# Records shown
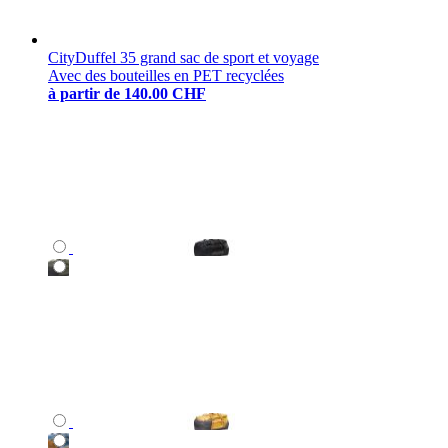
CityDuffel 35 grand sac de sport et voyage
Avec des bouteilles en PET recyclées
à partir de
140.00 CHF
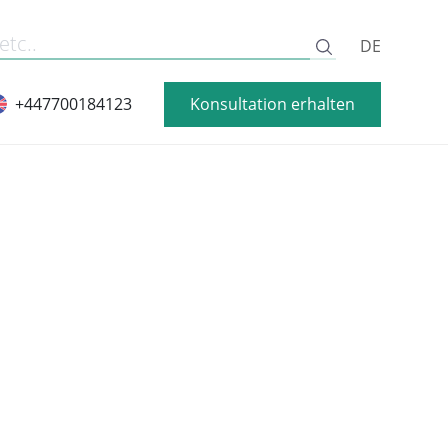
DE
Konsultation erhalten
+447700184123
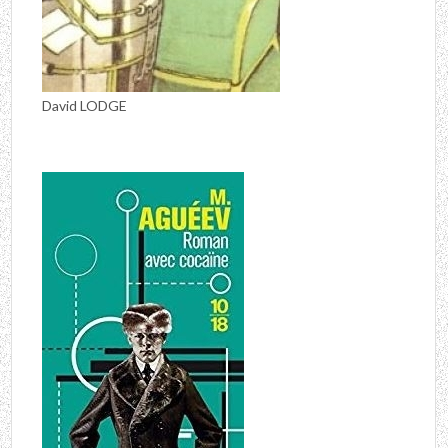
David LODGE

# What you need to do
Print the records exactly and omit all pictures.

# Exercise result
CityDuffel 35 grand sac de sport et voyage
Avec des bouteilles en PET recyclées
à partir de
140.00 CHF
DE
Konsultation erhalten
+447700184123
David LODGE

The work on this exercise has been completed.